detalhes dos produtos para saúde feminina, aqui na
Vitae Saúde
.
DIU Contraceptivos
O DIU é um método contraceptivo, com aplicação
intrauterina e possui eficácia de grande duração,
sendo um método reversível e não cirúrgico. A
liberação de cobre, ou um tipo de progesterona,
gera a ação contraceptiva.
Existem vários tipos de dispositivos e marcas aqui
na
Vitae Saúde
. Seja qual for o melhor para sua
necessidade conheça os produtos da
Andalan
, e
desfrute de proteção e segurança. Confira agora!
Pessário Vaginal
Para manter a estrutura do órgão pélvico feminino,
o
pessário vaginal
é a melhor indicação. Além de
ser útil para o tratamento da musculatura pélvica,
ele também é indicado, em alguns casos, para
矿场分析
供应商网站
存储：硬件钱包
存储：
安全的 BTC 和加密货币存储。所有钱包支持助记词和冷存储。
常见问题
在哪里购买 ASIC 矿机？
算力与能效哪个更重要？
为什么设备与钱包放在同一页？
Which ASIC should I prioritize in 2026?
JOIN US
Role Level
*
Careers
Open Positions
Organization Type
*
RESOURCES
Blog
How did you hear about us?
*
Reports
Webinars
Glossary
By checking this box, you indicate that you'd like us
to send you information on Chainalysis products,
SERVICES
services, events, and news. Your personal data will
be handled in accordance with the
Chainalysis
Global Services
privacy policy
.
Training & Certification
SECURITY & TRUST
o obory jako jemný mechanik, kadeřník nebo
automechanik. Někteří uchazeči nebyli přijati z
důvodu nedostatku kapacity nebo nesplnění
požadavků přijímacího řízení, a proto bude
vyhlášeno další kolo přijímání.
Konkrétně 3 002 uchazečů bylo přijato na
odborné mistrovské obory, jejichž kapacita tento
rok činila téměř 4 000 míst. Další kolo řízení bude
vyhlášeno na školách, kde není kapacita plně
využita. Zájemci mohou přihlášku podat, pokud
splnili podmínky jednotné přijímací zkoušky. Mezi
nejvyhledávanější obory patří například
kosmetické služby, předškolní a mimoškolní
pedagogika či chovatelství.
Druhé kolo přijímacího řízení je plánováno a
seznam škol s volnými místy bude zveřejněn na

## PROBLEM REQUIREMENTS
Collect the lines of the data that carry the word "produtos".

## ANSWER AREA
detalhes dos produtos para saúde feminina, aqui na
necessidade conheça os produtos da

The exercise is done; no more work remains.